--- Exercise material ---
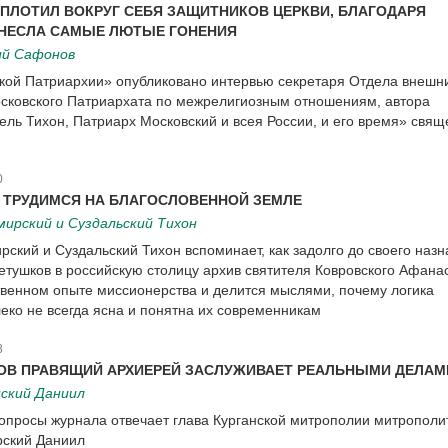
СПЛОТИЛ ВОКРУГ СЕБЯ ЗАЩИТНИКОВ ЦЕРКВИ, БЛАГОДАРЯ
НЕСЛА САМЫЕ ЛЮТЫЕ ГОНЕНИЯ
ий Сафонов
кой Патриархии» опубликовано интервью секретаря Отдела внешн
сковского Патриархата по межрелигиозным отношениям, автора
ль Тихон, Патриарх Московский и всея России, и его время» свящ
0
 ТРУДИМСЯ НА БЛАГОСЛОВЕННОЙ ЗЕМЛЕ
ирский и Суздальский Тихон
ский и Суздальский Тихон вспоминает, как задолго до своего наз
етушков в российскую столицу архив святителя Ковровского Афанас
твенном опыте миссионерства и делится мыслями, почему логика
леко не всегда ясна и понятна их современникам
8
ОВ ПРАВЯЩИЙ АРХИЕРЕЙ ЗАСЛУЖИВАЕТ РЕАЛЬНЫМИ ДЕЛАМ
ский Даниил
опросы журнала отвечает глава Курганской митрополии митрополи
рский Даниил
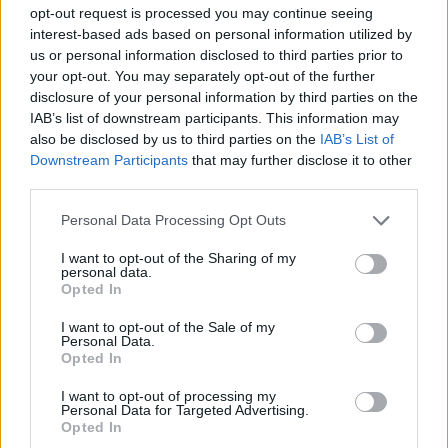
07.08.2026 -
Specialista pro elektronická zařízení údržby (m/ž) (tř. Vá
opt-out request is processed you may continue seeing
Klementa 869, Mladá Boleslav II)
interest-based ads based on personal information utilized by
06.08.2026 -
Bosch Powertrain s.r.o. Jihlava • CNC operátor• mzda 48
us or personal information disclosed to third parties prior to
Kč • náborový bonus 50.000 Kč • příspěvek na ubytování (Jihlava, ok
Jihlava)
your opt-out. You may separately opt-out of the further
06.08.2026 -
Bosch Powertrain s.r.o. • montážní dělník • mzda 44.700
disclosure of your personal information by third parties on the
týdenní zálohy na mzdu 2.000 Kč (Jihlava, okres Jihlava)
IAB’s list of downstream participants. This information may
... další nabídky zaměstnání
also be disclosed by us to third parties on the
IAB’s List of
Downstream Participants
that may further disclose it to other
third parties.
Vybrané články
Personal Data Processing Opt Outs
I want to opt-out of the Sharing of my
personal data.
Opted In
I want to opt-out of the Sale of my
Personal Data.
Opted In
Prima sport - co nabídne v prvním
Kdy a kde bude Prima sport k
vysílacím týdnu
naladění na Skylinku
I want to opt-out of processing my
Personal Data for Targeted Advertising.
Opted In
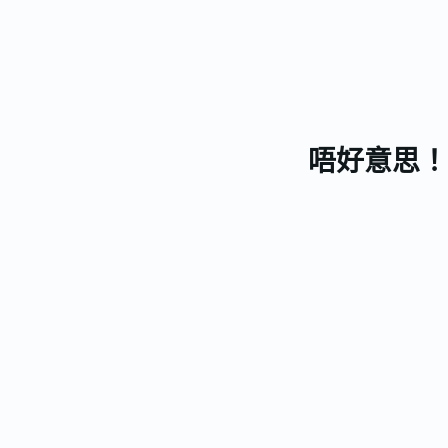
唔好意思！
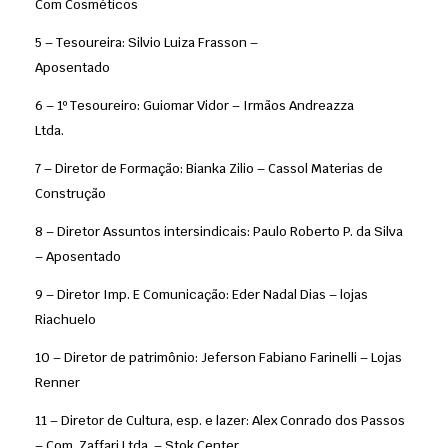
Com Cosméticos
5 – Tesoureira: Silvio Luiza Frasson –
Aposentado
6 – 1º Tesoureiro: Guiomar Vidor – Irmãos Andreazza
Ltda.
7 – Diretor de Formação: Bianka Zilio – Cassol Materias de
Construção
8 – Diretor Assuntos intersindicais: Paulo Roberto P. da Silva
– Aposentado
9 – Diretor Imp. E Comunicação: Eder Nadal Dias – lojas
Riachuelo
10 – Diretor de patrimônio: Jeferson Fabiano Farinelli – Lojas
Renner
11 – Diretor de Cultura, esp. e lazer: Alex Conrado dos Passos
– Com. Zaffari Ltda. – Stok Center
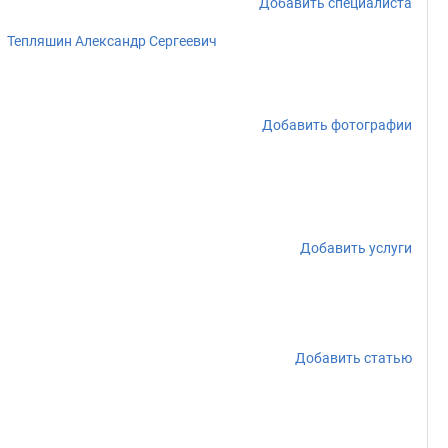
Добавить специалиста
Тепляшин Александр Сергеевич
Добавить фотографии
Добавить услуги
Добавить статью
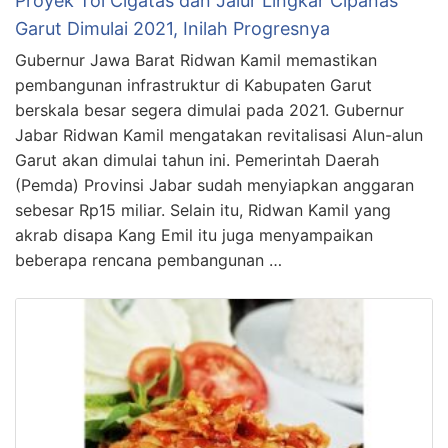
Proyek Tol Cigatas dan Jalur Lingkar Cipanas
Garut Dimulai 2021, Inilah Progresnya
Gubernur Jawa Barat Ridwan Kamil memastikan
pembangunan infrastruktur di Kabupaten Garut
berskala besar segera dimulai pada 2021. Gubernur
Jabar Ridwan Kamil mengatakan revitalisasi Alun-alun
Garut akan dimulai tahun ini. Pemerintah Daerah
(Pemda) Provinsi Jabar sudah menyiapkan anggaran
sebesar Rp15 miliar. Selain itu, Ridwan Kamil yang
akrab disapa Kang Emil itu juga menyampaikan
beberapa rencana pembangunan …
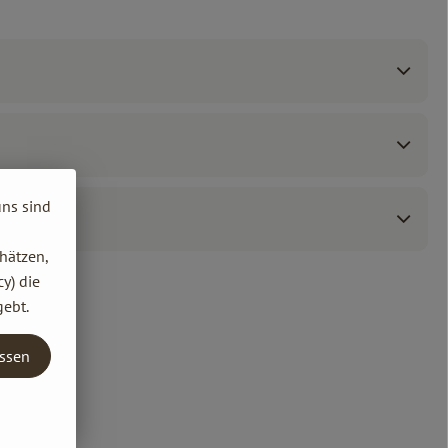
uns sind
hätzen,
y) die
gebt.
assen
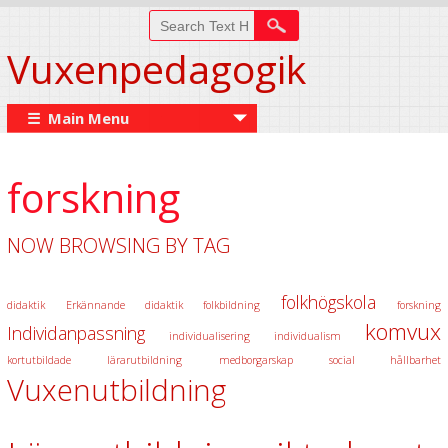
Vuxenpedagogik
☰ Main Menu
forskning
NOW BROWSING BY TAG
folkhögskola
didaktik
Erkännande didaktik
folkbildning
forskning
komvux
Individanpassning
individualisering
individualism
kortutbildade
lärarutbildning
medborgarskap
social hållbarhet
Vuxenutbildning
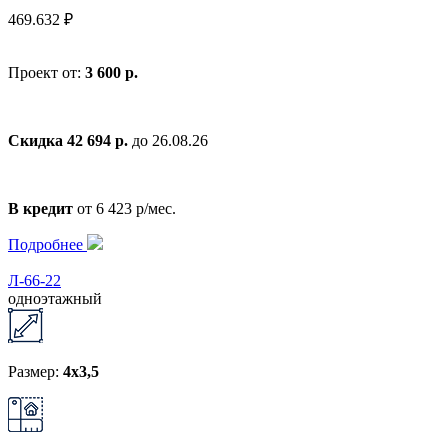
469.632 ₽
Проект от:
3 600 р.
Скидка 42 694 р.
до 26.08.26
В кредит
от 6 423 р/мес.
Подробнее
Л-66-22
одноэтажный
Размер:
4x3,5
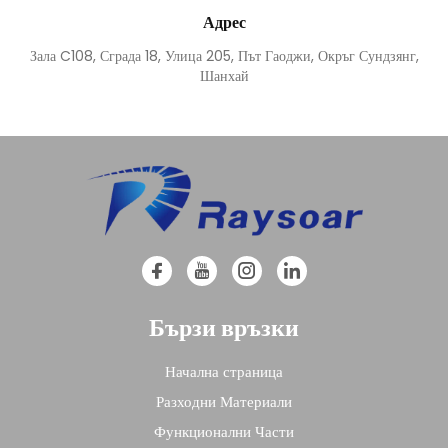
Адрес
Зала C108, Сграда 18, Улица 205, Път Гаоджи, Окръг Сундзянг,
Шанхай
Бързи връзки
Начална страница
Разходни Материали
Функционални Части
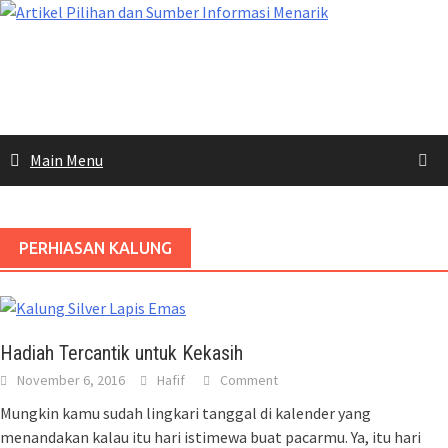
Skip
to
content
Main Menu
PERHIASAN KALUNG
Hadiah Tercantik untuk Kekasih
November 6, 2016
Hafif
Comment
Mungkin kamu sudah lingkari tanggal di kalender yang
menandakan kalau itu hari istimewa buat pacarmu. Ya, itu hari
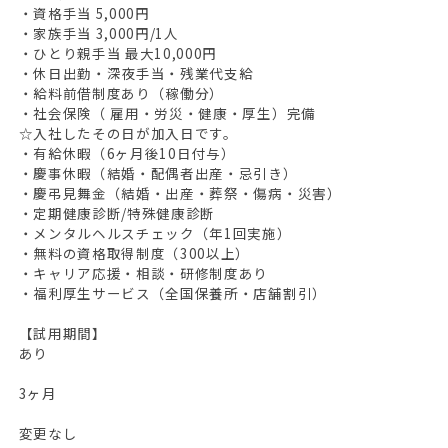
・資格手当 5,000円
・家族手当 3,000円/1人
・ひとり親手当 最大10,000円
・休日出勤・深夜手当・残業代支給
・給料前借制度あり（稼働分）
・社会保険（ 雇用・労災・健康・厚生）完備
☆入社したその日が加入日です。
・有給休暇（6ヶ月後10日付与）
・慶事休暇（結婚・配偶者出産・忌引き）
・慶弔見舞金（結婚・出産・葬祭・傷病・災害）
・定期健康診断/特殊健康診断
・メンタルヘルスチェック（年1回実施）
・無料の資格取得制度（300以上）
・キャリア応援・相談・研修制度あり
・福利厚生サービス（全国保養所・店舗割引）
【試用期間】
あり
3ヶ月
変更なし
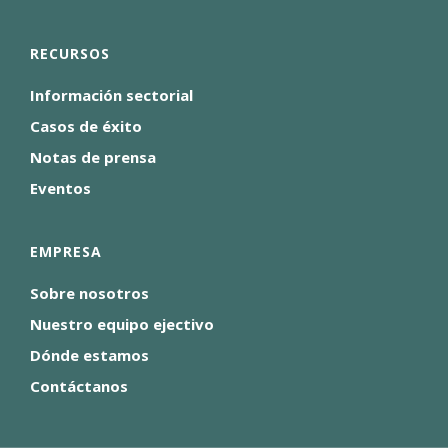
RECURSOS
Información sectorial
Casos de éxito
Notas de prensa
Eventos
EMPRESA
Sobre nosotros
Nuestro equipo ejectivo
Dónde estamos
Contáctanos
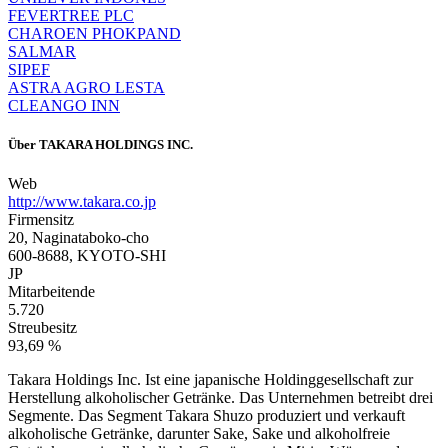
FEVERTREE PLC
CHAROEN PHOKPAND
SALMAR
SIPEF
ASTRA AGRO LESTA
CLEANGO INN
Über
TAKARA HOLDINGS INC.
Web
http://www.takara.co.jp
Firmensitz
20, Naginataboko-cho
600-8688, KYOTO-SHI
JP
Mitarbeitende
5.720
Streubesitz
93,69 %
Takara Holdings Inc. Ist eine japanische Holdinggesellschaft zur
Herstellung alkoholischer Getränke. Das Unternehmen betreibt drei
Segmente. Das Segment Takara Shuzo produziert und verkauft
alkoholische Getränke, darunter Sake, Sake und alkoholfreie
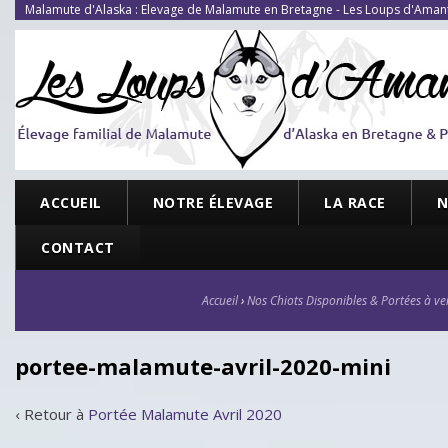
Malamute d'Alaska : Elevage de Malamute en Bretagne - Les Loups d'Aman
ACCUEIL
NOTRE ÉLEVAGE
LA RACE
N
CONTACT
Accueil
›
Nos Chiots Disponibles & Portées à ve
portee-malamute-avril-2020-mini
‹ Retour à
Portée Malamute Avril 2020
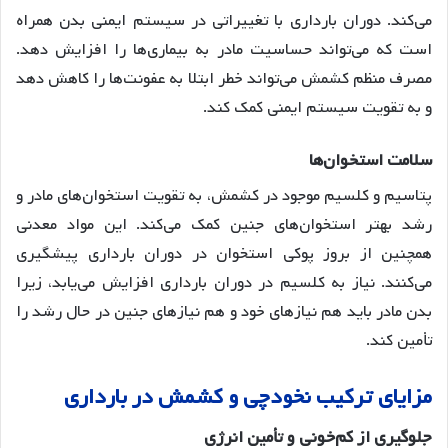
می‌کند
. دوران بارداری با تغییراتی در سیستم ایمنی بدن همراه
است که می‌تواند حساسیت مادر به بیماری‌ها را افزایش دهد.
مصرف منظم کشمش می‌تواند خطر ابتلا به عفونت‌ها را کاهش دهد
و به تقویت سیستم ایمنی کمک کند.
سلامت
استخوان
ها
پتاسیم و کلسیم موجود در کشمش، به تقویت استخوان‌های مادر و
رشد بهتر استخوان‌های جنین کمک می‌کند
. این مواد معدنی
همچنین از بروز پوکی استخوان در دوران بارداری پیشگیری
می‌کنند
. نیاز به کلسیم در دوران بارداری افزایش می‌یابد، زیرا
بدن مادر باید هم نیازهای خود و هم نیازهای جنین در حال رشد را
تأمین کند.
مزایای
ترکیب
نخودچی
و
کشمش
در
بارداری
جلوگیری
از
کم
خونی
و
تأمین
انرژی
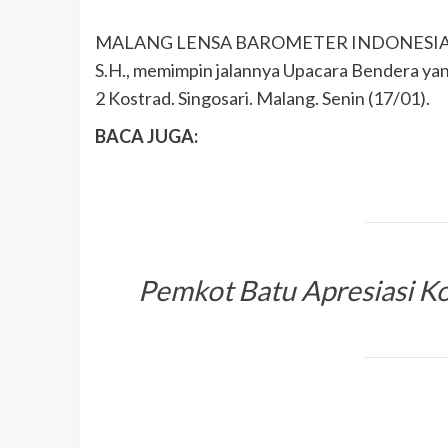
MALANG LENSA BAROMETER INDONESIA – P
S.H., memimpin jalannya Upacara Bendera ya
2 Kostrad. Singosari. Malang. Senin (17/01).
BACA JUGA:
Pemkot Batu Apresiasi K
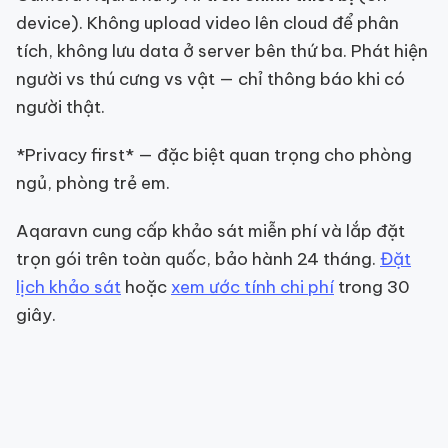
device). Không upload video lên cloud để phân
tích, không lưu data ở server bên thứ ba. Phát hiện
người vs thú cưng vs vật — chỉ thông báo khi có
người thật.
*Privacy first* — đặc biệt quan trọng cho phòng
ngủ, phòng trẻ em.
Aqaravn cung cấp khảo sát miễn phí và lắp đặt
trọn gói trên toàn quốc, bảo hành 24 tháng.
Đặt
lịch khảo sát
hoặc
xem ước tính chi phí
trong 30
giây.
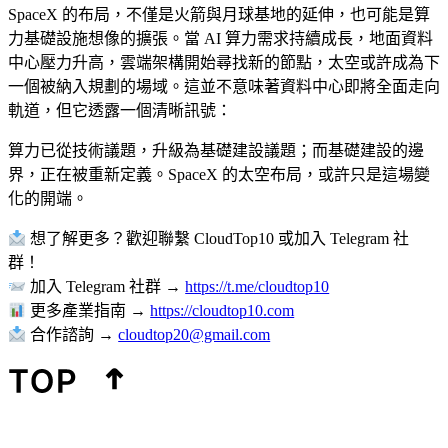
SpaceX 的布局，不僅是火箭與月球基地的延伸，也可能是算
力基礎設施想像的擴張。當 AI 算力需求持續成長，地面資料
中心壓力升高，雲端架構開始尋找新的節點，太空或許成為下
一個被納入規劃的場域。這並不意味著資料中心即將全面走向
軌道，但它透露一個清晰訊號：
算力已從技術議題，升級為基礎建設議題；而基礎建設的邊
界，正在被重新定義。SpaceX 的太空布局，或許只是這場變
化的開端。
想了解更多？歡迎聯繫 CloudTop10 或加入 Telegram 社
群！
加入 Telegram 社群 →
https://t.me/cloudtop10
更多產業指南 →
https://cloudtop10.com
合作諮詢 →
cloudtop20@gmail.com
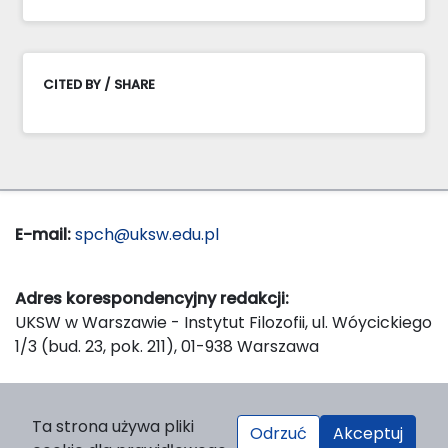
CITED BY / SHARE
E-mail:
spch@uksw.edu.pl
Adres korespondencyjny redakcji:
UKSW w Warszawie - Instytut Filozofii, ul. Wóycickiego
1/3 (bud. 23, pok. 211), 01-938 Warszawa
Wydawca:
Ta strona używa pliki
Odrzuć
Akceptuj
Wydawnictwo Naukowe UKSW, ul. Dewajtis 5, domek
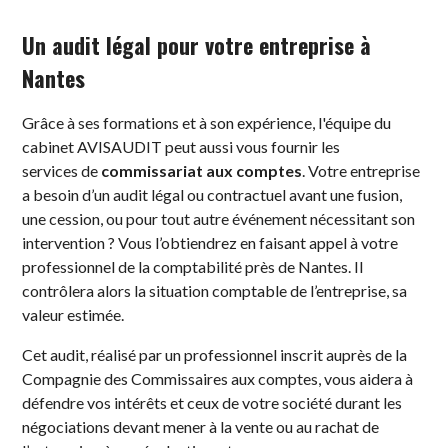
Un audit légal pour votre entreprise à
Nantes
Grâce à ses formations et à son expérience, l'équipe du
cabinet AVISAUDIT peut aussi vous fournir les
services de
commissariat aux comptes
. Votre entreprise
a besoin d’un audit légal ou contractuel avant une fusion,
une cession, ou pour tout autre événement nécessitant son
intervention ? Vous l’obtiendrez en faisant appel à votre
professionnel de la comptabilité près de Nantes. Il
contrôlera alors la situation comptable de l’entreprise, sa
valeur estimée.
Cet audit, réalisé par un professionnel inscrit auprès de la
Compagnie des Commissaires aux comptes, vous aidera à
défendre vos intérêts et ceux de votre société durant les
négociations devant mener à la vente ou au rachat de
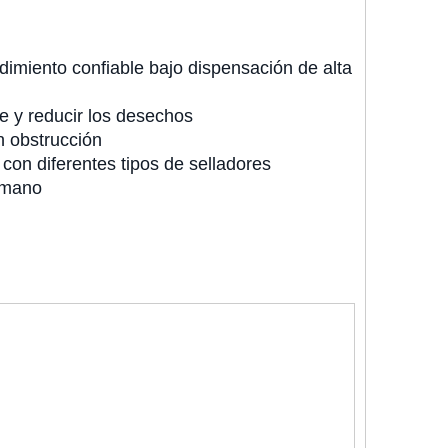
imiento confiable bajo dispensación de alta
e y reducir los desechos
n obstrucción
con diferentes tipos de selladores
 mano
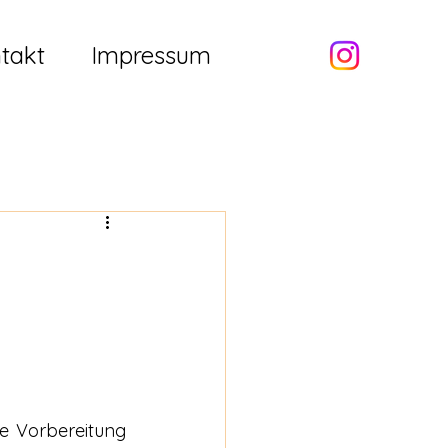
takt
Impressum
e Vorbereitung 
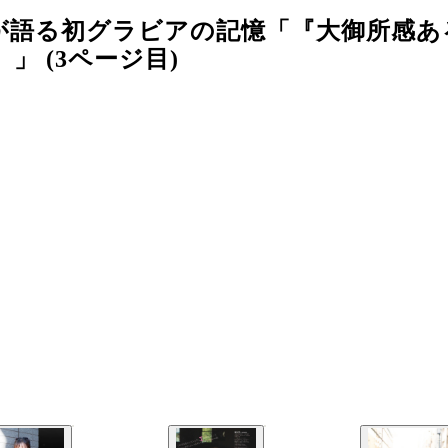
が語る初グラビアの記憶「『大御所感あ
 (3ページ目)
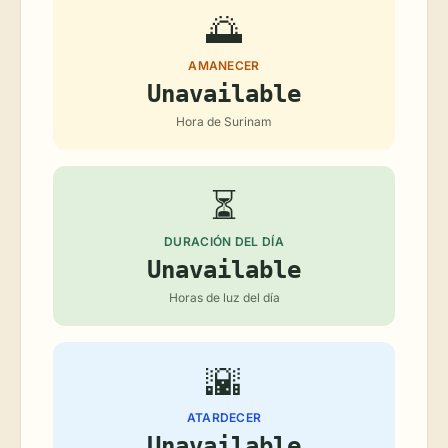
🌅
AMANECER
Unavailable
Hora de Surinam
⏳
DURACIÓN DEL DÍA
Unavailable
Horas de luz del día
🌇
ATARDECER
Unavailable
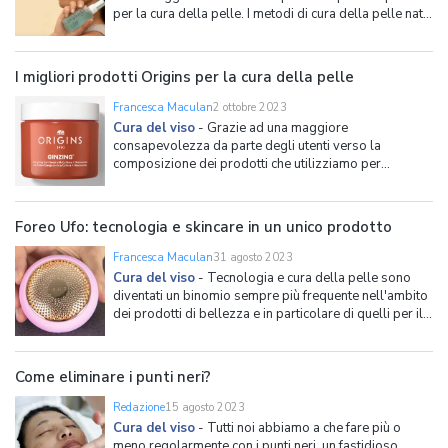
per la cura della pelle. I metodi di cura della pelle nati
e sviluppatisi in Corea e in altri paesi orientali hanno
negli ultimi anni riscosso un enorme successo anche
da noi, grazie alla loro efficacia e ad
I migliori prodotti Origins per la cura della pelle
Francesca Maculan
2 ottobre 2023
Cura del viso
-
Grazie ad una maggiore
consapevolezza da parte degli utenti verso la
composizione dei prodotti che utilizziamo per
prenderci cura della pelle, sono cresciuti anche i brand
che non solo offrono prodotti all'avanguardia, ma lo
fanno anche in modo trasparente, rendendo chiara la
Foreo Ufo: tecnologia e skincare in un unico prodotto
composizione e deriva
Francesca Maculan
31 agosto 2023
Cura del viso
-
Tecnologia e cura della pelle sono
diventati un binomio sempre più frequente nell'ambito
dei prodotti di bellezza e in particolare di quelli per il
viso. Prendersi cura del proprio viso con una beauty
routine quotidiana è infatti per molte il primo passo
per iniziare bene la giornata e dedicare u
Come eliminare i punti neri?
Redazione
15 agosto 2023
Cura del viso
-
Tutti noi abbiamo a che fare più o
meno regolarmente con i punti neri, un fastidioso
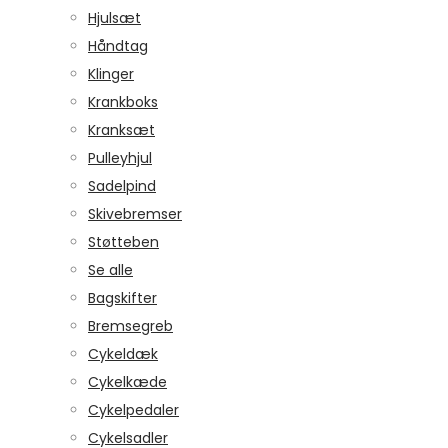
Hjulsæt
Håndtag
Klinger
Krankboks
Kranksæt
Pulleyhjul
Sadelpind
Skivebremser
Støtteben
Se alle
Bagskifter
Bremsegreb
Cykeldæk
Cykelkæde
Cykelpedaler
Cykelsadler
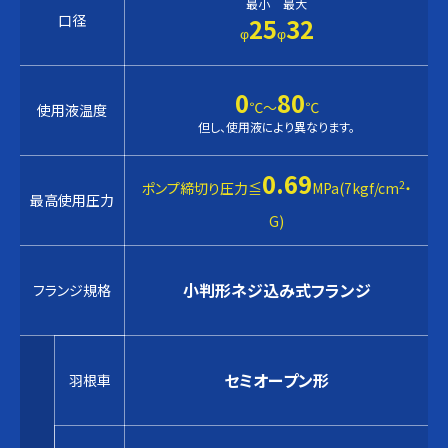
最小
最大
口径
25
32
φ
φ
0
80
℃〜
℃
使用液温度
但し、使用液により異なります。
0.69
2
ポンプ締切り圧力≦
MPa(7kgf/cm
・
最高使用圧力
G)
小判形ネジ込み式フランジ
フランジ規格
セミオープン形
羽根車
---
■ Your goal ■
Write out word for word the lines above that run from the one with "meno regolarmente con" to the one with "MPa(7kgf/cm". Include both end lines; exclude the images.

■ Task result ■
meno regolarmente con i punti neri, un fastidioso
Hjulsæt
Håndtag
Klinger
Krankboks
Kranksæt
Pulleyhjul
Sadelpind
Skivebremser
Støtteben
Se alle
Bagskifter
Bremsegreb
Cykeldæk
Cykelkæde
Cykelpedaler
Cykelsadler
最小
最大
口径
25
32
φ
φ
0
80
℃〜
℃
使用液温度
但し、使用液により異なります。
0.69
2
ポンプ締切り圧力≦
MPa(7kgf/cm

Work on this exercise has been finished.